His Serene Highness is more familiarly known 'round these parts as the mono-monikered Guerneville painter and mail artist Harley, and this large accumulation of artist-made stamps (known as "artistamps"), envelopes, and obscure philately is his second life-time collection. He donated the first lifetime's worth to Ohio's Oberlin College in 1995, a culmination of 20 years of trading and collecting, totaling some 6,000 pieces of work by 1,250 different artists.
Subverting the system while avidly participating within it, mail art is a proudly proletariat pastime, practiced by an unusual set of people, not a few of whom find that sending a single, brilliant piece of tiny work to a stranger in another country entirely represents their preferred round of human interaction.
Literally a correspondence school that anyone so inclined may join, mail art encourages side-stepping the tightlipped insular hip of galleries and museums. Its transmission is regularly carried out by postal workers the world over, though in rougher countries, the art must be delivered by courier, as anything distinctive is generally expected to be seized.
Most of the artists collected in "Post Modern Post: International Artistamps," showing through April 27 at the SCM, have created their own stamps, though many also fashion the envelopes as artworks, and some--like His Serene Highness--have their own imaginary countries, replete with postal cancels, seals, and tax bars.
Presiding over Terra Candella, loose Latin for "land of light" (a presence more of mind than real estate), Harley serves as a guest curator in conjunction with the museum's examination of its building's origins as a post office, even going so far as to obtain an official U.S. "first day" postmark for March 8, 2003, remaining good for 30 days and available for stamping in the museum's gift shop.
The inwardly curled world of avant-garde philately includes one Clemente Padin, an Uruguayan who was sent to prison for two years for the subversive act of practicing mail art. The Argentinean artist Edgardo Antonio Vigo turned to making artistamps after his 18-year-old son was "disappeared" by the government and his grief was too large to be contained by just one continent.
Partners Alexander Kholopov and Natalia Lamanova take their official Russian documents and overlay them in a perforated collage of new economy dissent. In another gallery, Lamanova has covered a huge "stamp" sheet with a nude black-and-white portrait of herself glaring dispassionately from a couch.
The Japanese artist Ryosuke Cohen collects the artistamps sent to him, screens them onto oversized pieces of paper, and then invites such dignitaries as Harley to lie upon them to be traced. He inks out the edges, the sumi eerily not quite covering the bright images underneath, resulting in gorgeous "portraits" with hundreds of voices pulsing in them.
Harley pauses before the seemingly playful work of Italian mail artist Guglielmo Cavellini, whose oversized stamps feature droll self-portraits of himself next to reproductions of Van Gogh, Cezanne, Warhol, and the deposed Shah of Iran, all offered as equals.

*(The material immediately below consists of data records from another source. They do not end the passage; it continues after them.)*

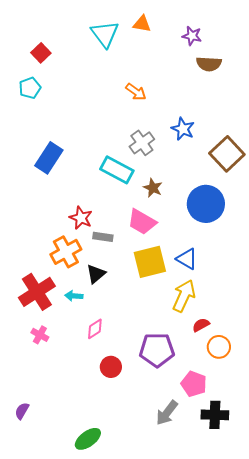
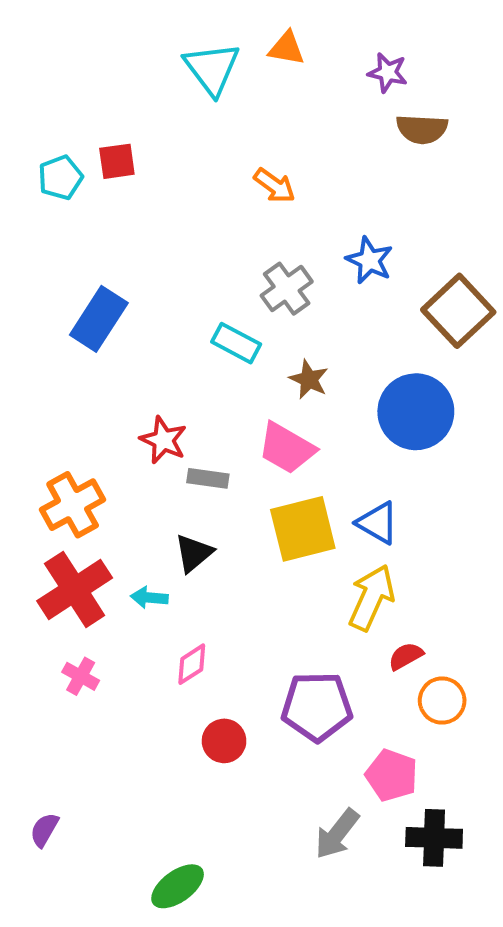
red square: (41, 53) -> (117, 161), moved, turned 36
cyan rectangle: (117, 170) -> (236, 343), size x0.7
orange cross: (66, 252) -> (73, 505), moved

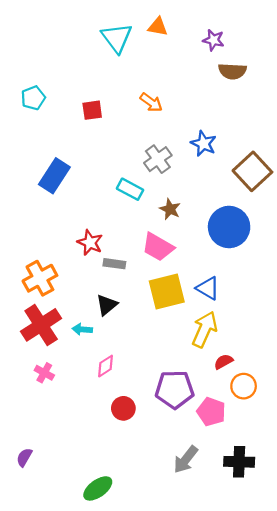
red square: (117, 161) -> (92, 110), moved
pink pentagon: (392, 775) -> (211, 412), moved

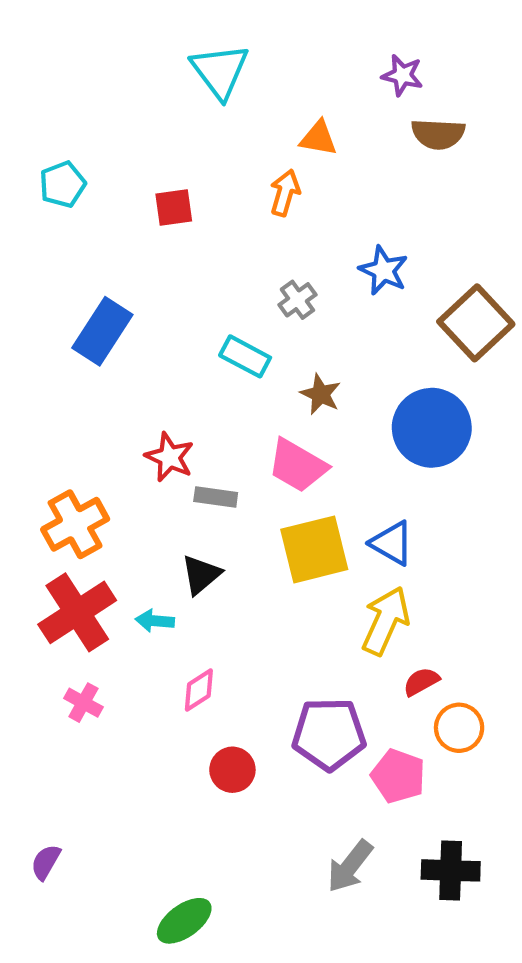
orange triangle: (158, 27) -> (318, 138), moved
orange arrow: (151, 102) -> (285, 193), turned -110
gray cross: (158, 159) -> (297, 300), size x0.7

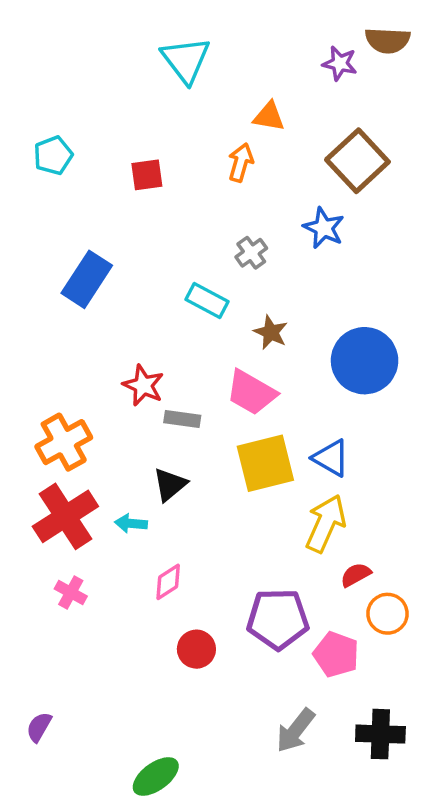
brown semicircle: (438, 134) -> (388, 40), moved
brown square: (476, 323) -> (357, 161), moved

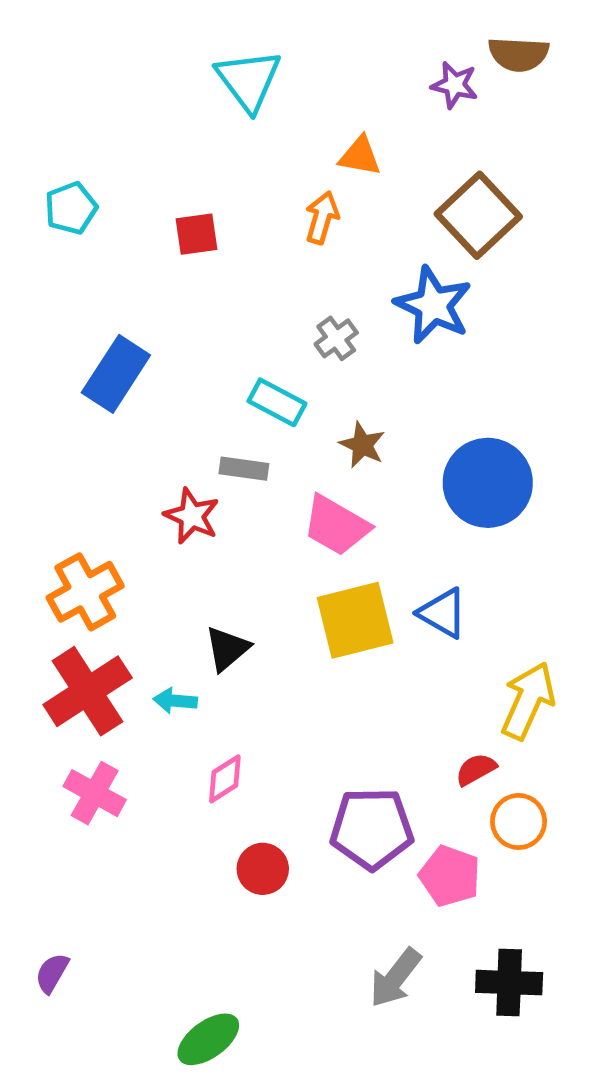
blue star: (324, 228) -> (433, 305), size x1.4
gray rectangle: (182, 419) -> (244, 469), moved
yellow arrow: (326, 523) -> (528, 701), moved
pink cross: (71, 592) -> (95, 793), size x1.4

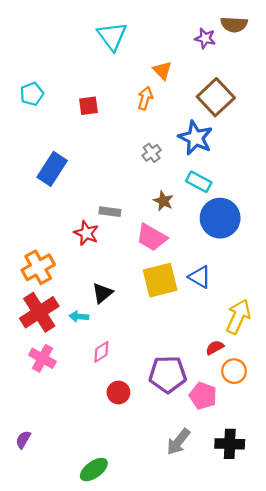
orange triangle: (360, 156) -> (162, 70), turned 36
cyan rectangle: (277, 402) -> (199, 182), moved

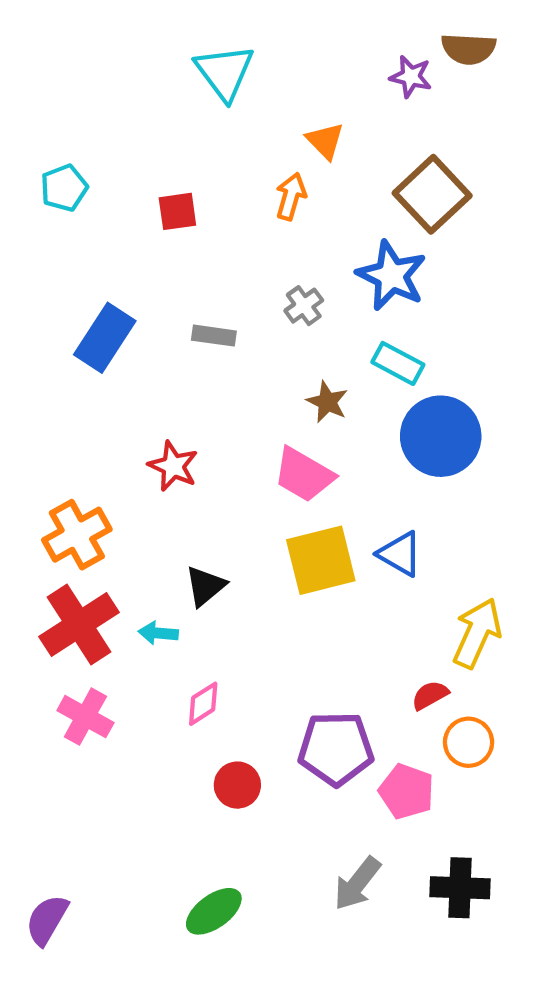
gray rectangle: (110, 212) -> (214, 336), moved
purple semicircle: (23, 440) -> (47, 920), moved, size x1.4
green ellipse: (94, 470) -> (214, 911), moved

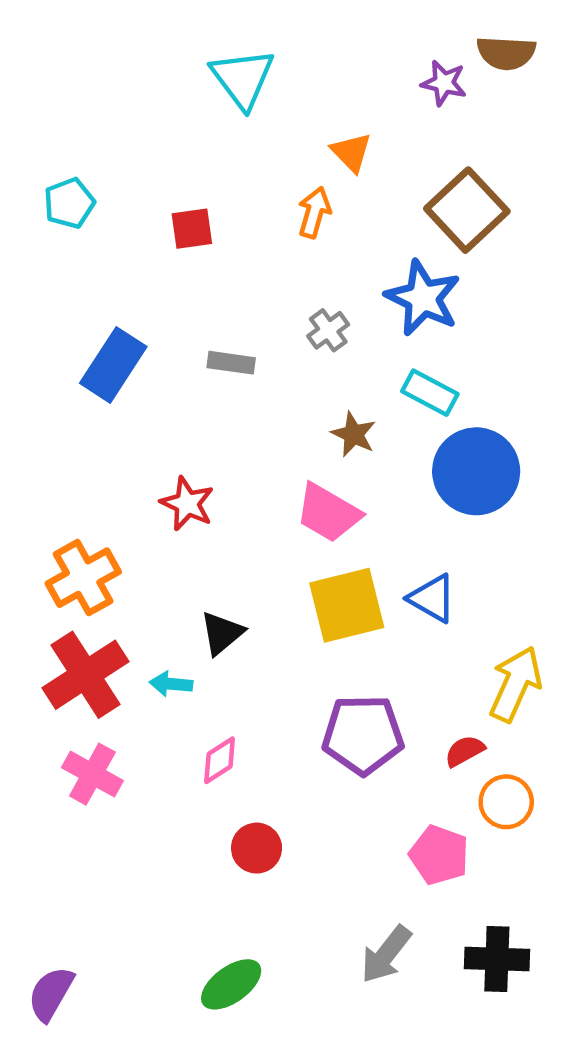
purple pentagon: (336, 749) -> (363, 735), moved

"His family owned the equivalent of WalMart, and Warhol probably did do his portrait," Harley says. "His shtick was 'self-historicalization,' the penultimate ego trip, megalomaniacal excess." So these aren't farcical? He shrugs.
One artist regularly sends Harley entire books filled with work. The pressure to create new artistamps to send out into the world must be enormous once one begins to succumb to the near-anonymous lure of mail art. Harley admits to keeping his correspondence down to "a small group," but looks around at what he assures is but a portion of his collection and sighs, "You could do this all the time."